Description of the task> The response must contain every line from the records below that has "hints".

Available data>
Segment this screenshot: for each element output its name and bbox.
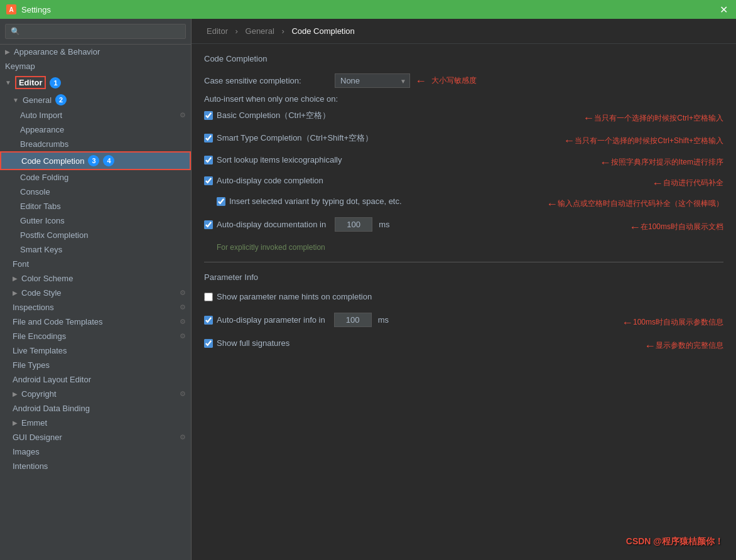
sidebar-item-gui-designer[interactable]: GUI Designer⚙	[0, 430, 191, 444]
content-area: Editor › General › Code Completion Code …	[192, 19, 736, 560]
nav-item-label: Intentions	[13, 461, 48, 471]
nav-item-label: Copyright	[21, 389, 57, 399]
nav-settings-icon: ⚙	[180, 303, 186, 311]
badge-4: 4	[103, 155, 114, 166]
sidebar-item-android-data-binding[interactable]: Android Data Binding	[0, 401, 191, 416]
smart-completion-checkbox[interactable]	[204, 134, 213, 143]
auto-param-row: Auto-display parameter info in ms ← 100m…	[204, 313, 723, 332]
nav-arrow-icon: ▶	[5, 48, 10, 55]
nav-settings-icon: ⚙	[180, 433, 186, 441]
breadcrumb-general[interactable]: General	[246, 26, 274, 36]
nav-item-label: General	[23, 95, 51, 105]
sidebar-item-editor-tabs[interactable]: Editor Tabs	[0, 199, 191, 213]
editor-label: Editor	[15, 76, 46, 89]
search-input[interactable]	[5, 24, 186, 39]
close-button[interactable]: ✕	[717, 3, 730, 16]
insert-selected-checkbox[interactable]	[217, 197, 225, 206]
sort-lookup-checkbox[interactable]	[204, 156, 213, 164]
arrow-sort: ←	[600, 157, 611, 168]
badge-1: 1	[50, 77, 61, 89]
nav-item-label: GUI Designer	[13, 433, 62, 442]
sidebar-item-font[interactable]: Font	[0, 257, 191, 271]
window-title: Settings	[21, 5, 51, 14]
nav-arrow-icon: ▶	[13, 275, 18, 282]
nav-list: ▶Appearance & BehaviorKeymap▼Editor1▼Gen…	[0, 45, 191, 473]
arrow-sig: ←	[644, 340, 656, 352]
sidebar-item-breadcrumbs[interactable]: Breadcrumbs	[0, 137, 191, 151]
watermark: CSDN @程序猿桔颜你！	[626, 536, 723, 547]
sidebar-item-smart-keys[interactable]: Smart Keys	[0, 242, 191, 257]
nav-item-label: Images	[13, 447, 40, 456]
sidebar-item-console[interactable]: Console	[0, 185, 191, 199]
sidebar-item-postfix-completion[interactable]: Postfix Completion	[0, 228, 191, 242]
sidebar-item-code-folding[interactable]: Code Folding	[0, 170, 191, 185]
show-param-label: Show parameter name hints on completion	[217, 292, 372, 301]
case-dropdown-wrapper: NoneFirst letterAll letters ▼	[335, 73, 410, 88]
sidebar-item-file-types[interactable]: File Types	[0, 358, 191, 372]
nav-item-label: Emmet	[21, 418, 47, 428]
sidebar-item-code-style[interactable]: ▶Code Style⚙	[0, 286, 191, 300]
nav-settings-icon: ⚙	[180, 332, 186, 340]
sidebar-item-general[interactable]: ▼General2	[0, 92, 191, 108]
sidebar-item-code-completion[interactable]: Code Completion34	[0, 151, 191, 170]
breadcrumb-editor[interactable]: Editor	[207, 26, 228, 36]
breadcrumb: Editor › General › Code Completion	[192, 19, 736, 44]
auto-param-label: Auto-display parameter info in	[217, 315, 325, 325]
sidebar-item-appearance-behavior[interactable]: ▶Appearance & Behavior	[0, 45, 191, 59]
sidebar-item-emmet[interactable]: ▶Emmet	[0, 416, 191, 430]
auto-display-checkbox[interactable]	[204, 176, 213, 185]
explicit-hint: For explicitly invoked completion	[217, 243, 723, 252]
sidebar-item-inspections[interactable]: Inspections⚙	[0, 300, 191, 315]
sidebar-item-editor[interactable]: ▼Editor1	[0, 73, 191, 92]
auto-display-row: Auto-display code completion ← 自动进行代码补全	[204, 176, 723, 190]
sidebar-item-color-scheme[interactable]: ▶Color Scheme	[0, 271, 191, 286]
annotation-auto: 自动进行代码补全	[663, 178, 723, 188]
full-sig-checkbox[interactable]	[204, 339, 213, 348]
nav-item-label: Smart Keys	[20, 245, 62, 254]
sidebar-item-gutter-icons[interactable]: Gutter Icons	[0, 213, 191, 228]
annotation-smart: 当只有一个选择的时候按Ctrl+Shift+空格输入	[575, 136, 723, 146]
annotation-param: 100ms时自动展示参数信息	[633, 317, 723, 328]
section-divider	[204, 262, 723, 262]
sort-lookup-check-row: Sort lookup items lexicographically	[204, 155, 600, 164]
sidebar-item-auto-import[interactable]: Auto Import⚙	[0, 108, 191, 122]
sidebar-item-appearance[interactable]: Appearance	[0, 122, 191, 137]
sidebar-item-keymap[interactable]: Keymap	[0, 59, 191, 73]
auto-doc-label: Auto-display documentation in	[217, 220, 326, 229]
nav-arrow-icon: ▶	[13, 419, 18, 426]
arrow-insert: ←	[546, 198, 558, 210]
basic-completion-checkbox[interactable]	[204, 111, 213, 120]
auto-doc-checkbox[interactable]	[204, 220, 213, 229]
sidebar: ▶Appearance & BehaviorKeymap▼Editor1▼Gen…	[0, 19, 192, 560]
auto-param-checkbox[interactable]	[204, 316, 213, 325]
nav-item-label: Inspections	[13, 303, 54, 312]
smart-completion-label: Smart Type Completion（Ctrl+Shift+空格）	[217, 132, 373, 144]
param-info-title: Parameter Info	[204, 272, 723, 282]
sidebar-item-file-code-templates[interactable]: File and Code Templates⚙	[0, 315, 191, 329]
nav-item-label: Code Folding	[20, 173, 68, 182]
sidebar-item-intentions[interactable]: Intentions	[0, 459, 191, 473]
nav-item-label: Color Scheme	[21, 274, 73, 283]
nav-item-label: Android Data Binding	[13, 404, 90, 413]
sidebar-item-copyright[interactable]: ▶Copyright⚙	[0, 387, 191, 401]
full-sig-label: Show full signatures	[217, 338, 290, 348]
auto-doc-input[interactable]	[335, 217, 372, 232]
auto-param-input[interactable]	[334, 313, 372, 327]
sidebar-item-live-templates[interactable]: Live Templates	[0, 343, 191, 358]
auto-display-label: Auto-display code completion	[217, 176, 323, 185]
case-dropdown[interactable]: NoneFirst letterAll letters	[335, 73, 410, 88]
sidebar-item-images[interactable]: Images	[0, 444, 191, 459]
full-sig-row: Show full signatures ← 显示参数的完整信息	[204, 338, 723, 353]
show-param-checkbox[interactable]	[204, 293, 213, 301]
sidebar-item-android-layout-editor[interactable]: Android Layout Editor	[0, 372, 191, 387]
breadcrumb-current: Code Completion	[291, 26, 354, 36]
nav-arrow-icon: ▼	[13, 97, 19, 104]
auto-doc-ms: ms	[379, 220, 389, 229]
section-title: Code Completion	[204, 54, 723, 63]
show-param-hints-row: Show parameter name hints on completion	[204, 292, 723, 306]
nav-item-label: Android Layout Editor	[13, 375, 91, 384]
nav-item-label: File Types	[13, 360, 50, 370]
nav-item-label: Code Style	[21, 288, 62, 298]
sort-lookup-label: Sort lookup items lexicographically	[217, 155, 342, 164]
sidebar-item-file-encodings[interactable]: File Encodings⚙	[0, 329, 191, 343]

Answer to this problem>
show-param-label: Show parameter name hints on completion	[217, 292, 372, 301]
show-param-hints-row: Show parameter name hints on completion	[204, 292, 723, 306]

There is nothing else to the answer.